To answer and clarify some of the points in your post....she didn't expect it to be free. She could afford $200 a month for a plan that doesn't have a high deductible (meaning that she'd get help paying for regular dr. and hospital and prescription bills through copays, and there would be a reasonable out of pocket amount for the year).
It turns out that the amount would be $350-$400 a month AND a high deductible, meaning she would have no coverage for regular bills until the amount reached $5k or $6k or something along those lines.

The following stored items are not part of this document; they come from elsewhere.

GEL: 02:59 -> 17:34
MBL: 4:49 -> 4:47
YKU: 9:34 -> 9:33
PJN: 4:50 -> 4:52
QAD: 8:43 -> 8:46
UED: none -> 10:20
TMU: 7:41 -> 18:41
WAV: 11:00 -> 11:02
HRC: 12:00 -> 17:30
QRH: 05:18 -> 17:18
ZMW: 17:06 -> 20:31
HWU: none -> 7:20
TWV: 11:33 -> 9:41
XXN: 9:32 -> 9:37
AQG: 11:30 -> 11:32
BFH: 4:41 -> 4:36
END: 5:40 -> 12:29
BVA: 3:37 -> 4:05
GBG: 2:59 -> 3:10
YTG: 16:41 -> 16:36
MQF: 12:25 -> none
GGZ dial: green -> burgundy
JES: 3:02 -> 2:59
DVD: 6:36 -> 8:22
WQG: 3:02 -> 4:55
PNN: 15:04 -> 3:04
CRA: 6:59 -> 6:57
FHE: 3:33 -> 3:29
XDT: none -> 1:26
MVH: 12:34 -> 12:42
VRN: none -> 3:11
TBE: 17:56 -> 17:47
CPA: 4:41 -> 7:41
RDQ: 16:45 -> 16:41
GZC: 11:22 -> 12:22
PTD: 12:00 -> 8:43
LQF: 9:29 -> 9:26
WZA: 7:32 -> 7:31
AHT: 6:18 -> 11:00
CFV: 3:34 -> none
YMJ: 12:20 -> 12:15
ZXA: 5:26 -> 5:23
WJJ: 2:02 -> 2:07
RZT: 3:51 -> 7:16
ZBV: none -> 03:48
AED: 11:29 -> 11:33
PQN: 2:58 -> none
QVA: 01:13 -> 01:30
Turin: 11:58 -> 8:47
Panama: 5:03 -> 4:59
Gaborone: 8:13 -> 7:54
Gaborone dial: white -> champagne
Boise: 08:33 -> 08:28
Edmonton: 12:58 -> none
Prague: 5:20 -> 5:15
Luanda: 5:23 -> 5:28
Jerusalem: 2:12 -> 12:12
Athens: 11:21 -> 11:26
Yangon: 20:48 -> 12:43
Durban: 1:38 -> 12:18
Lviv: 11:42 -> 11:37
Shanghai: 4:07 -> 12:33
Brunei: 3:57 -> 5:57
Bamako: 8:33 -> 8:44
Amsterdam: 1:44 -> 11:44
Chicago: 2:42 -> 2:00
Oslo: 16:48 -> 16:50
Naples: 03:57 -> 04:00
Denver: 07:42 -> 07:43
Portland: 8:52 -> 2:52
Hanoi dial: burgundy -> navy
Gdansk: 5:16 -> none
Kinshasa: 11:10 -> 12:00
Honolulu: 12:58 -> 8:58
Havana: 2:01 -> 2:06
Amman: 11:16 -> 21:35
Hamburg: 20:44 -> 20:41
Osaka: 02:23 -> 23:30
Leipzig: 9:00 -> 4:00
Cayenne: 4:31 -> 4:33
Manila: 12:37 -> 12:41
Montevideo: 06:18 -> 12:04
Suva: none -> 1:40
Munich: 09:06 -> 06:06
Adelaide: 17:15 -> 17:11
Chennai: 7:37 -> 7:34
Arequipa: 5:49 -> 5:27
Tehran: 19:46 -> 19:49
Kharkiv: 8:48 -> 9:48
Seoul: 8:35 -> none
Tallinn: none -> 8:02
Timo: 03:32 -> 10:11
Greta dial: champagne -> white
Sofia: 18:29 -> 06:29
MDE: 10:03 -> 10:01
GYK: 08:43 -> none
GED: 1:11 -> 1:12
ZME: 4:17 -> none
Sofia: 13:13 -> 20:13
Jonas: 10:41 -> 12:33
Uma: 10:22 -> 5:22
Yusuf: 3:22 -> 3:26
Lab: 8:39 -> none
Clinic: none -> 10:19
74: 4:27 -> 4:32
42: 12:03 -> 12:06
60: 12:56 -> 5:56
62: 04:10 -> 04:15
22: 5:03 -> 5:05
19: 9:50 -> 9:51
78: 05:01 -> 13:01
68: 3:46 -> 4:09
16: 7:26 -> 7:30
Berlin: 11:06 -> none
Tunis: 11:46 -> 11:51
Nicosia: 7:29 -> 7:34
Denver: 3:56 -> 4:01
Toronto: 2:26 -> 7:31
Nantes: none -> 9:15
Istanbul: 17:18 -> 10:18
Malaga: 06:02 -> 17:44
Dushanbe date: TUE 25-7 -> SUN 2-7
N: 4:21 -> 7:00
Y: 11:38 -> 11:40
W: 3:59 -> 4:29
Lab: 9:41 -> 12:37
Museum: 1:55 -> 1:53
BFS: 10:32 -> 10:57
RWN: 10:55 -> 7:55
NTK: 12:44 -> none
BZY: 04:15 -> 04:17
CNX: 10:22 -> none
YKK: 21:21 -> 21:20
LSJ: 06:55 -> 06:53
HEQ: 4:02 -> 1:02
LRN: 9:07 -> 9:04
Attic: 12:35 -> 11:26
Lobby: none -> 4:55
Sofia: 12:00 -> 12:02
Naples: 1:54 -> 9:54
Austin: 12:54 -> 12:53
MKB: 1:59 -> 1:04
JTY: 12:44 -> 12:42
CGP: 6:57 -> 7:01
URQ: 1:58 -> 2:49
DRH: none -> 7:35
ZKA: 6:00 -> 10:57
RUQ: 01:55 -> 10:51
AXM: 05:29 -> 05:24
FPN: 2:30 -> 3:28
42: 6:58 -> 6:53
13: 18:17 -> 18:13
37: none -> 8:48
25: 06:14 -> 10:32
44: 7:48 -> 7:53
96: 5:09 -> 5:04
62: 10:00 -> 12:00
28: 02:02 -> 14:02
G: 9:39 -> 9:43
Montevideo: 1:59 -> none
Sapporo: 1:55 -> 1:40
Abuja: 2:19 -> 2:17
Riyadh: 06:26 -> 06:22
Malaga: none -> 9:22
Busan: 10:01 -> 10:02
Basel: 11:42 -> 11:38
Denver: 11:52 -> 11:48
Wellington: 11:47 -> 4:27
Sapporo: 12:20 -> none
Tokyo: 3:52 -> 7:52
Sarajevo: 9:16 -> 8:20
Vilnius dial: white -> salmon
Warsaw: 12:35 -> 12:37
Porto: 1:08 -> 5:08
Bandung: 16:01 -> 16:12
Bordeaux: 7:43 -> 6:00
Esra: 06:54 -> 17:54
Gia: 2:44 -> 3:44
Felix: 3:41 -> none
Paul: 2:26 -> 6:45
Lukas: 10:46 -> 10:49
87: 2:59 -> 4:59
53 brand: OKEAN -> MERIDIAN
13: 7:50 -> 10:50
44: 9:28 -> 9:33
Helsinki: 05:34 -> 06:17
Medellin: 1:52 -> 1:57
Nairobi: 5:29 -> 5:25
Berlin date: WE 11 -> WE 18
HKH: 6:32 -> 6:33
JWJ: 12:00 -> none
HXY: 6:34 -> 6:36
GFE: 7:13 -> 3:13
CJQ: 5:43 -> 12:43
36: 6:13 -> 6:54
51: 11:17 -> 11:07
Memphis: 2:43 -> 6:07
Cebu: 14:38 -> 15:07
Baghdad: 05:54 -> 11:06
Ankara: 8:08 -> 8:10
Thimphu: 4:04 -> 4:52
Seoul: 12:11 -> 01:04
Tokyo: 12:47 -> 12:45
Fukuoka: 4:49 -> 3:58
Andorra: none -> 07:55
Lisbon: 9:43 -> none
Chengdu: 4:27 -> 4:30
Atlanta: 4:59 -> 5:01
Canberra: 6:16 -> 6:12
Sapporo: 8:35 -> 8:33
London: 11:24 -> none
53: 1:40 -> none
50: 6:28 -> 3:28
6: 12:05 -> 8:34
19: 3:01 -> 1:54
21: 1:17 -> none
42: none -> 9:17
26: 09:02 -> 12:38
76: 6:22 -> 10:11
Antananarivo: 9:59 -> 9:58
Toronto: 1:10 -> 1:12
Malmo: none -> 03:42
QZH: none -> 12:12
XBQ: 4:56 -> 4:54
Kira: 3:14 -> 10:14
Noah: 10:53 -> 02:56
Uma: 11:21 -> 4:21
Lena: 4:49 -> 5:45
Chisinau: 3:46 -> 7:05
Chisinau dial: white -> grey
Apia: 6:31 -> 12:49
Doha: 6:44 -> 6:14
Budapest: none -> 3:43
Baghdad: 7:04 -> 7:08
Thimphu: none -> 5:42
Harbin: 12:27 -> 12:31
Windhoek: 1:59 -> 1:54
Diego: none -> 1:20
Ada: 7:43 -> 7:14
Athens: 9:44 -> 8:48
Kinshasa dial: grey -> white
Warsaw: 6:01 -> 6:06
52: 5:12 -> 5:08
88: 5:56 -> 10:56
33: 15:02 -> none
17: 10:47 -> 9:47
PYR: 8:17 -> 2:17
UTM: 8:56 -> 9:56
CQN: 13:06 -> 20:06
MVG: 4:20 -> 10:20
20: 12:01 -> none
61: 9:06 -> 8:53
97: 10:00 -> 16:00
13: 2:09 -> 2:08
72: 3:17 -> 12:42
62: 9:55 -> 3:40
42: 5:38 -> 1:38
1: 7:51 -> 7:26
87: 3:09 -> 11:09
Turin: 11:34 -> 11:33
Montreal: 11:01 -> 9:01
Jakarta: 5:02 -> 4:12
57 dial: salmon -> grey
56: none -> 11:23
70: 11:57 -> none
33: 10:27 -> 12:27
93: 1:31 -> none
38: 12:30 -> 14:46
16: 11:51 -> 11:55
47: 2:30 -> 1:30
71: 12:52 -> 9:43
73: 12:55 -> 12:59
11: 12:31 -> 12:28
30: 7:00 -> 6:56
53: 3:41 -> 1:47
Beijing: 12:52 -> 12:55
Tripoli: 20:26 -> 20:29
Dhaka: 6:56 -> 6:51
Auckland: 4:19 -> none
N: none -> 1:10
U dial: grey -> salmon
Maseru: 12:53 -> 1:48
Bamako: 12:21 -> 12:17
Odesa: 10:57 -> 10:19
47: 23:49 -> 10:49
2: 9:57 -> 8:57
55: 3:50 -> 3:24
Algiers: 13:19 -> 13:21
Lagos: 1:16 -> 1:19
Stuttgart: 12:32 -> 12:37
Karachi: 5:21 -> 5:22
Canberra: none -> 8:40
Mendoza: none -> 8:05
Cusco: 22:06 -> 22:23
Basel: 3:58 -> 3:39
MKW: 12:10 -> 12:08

So she would be out the, say, $5,000 she regularly pays for medical during the year AND an additional $4,800, totaling $9,800 (vs. $5,000 before). The extra $4,800 is NOT for coverage for regular medical bills. It is for coverage ONLY if her bills go over a certain amount. If they don't...she doesn't have coverage. Even if they do, it won't pay that much, since it would have to go over the deductible or out of pocket amount by a LOT in order to justify the $4,800 she paid in premiums.
I get it. I get it, because that's similar to my situation. I can only afford the cheapest plans, which don't even have certain kinds of providers in my area, and VERY limited primary care physicians and hospitals in my area (there is only one gynecologist within ten miles of me who will accept the bottom plans available to me...might as well not be any).
As for her making too much for a subsidy, that's probably the case (meaning she makes at least $46,000 a year and supports a teen son with health issues...easy to see why she can't afford $9,800 a year, half of which is for catastrophic insurance). But it could also mean that she doesn't make ENOUGH to get a subsidy. You have to earn a minimum of $12,000 a year (in my state...I think it may vary from state to state).
There are a lot of people who fall in that hole...they don't qualify for Medicaid for income or other reasons, but they don't make enough to qualify for the subsidy.
Now, $400 a month for insurance for a FAMILY, which I assume is what she would be buying, because of her son, is VERY reasonable. But if you don't have the money, you don't have it. It's pretty simple.
My policies available to me (for just one person) START at $400 and go up from there to $600 I think for the BRONZE (lowest, high deductible). To get a plan that actually has doctors and hospitals that will accept it...those start at about $550 a month, which I can't afford.
First time since my late 20s that I will be living without insurance. Thank goodness I'm healthy (I work at it). I just hope I don't get something I have no control over, like cancer.
As for the penalty, I can't stop them from taking it from me, I guess. But I can't spend $400 a month for policies that don't have care providers. And I just can't pay $550 a month. Those are the cold, hard facts.